CAN 2025 au Maroc : Enquête sur les préparatifs logistiques d'une compétition devenue un enjeu de pride nationale
Par la Rédaction Africaine d’OMONDO 24 Rabat / Casablanca, le 20 décembre 2025
À quelques heures du coup d'envoi de la 35e édition de la Coupe d'Afrique des Nations (CAN), l'effervescence est totale au Maroc. Le match d'ouverture, qui opposera demain le Maroc aux Comores au stade Moulay Abdellah de Rabat, sera l'aboutissement de deux années de travaux pharaoniques.
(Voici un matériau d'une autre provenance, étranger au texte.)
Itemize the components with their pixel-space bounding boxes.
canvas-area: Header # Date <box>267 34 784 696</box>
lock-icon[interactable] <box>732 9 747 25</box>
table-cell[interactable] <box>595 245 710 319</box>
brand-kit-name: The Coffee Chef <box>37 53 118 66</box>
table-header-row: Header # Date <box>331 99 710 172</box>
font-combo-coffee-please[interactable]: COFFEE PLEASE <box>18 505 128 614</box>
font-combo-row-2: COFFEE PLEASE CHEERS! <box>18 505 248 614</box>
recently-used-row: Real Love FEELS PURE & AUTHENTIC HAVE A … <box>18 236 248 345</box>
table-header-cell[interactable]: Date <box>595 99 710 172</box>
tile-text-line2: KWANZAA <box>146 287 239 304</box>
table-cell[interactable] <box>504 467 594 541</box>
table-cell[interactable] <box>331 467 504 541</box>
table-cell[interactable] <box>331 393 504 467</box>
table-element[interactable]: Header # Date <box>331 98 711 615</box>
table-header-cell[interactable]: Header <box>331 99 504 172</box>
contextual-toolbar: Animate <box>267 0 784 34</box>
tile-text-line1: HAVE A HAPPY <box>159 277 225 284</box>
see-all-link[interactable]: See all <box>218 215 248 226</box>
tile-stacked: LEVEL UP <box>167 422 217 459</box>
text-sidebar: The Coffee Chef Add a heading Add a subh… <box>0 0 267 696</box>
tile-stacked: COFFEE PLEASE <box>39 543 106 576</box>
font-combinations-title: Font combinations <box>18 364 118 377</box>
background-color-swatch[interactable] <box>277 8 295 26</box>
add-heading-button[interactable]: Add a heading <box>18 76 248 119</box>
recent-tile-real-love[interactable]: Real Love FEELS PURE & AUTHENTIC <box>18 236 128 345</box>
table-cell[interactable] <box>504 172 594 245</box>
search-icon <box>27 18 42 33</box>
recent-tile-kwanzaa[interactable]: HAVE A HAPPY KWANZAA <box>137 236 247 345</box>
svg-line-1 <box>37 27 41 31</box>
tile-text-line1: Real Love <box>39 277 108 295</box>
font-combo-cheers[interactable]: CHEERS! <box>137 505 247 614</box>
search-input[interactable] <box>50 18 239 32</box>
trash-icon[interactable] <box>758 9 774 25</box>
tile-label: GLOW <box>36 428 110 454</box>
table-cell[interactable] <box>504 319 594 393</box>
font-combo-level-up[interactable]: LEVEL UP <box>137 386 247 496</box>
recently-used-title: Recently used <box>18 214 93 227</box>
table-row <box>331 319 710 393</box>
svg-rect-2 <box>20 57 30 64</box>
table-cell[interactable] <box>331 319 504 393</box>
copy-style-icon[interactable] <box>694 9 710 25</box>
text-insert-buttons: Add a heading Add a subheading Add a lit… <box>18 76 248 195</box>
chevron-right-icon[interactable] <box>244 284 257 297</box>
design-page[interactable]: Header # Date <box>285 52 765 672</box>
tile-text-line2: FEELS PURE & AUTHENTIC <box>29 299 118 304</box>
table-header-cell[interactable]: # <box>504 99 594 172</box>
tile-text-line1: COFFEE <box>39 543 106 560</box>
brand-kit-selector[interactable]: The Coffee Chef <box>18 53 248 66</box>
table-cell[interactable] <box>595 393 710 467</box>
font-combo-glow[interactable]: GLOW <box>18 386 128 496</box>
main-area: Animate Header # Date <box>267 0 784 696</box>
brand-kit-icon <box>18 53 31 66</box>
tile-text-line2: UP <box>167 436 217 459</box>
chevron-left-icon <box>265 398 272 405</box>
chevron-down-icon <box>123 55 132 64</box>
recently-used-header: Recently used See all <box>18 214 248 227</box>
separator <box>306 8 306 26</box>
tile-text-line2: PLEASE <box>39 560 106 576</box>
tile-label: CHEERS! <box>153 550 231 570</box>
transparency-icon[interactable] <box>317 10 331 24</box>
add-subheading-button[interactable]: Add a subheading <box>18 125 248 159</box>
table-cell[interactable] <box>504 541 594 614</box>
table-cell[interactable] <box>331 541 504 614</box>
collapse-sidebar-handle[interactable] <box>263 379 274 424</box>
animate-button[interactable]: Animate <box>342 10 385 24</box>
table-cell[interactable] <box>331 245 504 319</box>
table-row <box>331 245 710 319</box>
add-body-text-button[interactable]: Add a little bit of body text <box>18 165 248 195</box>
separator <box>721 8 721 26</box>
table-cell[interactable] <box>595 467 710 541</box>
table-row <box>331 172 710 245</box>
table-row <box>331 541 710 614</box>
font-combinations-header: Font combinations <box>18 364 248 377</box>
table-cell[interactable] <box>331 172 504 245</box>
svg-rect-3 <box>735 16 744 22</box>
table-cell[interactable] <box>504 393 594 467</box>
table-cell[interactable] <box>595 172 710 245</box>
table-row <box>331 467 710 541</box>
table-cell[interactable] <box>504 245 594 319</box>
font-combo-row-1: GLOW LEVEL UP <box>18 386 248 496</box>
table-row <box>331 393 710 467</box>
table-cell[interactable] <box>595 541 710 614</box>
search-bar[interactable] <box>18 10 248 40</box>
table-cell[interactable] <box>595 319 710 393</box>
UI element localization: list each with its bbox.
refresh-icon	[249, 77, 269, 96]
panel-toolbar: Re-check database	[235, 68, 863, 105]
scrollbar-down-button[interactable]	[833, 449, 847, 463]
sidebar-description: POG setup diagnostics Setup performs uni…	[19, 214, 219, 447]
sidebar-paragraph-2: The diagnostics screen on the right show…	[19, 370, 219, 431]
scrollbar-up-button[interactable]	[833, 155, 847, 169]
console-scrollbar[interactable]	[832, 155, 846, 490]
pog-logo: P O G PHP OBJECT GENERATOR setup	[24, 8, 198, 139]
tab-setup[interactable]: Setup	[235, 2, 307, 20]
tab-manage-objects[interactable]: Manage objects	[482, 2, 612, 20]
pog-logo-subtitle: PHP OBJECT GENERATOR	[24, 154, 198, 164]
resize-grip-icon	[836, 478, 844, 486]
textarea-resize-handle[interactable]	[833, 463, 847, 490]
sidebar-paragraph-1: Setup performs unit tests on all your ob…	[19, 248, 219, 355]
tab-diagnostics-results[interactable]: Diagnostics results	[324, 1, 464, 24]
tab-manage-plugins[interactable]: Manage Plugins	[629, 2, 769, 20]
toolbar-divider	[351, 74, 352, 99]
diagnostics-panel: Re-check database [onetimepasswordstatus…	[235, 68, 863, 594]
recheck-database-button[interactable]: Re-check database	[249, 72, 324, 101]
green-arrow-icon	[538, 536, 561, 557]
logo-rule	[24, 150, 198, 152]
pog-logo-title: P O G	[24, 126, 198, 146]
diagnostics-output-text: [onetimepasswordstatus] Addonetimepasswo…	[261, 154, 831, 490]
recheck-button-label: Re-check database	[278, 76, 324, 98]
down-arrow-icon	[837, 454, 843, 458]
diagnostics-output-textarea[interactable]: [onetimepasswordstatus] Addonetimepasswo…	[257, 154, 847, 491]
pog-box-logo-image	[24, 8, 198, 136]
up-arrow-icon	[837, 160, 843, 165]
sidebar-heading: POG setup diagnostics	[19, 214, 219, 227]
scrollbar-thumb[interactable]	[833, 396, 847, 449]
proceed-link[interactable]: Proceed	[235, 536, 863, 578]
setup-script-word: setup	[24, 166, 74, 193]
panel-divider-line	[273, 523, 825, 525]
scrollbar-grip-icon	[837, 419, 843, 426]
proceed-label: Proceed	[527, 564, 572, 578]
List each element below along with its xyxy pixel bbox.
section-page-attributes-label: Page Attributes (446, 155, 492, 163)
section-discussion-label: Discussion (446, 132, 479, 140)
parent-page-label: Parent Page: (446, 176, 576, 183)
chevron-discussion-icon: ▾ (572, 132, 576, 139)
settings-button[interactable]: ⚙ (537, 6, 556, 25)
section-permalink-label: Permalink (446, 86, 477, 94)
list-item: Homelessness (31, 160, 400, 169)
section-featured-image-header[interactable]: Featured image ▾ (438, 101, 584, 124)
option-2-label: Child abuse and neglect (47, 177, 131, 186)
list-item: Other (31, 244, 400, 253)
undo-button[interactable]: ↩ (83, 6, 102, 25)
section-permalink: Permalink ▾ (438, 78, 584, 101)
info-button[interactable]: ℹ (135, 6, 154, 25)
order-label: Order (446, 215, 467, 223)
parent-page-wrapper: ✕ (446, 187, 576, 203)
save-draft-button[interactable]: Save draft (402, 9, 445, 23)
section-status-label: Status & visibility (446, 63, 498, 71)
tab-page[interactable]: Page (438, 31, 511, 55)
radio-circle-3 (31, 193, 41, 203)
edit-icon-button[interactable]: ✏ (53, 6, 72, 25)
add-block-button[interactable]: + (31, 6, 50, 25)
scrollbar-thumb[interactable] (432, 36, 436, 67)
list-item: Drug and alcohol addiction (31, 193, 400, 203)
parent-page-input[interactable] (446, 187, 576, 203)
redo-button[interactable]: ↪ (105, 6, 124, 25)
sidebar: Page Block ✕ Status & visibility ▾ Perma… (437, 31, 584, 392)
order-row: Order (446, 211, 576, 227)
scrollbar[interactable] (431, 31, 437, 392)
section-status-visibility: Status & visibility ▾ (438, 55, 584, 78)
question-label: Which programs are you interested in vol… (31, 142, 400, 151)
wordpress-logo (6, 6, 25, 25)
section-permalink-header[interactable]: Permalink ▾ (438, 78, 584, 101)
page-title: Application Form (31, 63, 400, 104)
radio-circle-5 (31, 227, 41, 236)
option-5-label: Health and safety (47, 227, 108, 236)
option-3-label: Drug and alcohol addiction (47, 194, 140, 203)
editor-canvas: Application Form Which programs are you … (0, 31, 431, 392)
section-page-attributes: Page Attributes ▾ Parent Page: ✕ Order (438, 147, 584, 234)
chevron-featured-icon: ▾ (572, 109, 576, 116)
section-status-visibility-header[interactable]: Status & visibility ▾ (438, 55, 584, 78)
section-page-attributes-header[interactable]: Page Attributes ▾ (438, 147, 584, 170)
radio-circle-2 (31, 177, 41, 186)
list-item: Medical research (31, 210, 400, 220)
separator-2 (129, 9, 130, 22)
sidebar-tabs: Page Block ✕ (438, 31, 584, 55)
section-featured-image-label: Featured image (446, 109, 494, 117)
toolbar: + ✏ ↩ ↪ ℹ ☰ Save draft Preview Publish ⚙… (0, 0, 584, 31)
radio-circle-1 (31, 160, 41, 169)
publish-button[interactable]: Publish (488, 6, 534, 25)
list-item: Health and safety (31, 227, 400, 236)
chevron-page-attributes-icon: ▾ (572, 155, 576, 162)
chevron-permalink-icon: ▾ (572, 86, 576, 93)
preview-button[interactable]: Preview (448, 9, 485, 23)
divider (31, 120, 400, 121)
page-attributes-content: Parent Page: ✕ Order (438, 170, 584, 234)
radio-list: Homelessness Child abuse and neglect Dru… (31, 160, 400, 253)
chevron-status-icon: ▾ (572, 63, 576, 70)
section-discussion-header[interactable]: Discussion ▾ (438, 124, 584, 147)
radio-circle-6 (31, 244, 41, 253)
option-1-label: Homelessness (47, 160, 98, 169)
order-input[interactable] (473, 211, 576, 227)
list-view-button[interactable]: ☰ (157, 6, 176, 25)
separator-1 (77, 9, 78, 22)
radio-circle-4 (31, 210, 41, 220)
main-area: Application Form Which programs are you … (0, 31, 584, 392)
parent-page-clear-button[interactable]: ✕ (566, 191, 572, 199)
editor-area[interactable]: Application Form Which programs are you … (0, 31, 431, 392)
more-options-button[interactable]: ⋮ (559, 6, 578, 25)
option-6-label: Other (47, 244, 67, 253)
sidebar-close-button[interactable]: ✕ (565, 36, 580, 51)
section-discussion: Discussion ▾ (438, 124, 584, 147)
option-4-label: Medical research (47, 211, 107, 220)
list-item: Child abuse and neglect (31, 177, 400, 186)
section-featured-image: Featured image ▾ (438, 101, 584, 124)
Pour le Royaume, cette CAN 2025 n'est pas seulement un tournoi de football : c'est un test grandeur nature avant l'organisation de la Coupe du Monde 2030 et une démonstration de puissance logistique à l'échelle continentale.
Une infrastructure de classe mondiale
Le Maroc a investi plus de 2 milliards de dollars dans la rénovation des stades (Tanger, Rabat, Casablanca, Agadir, Fès et Marrakech) et l'extension de son réseau de transport. La grande nouveauté de cette édition est l'utilisation intensive du train à grande vitesse (Al Boraq) pour relier les villes hôtes, permettant aux supporters et aux délégations de traverser le pays en un temps record. Pour les observateurs d’OMONDO, le Maroc établit un nouveau standard d'organisation pour le football africain, s'éloignant des éditions marquées par des retards de chantier.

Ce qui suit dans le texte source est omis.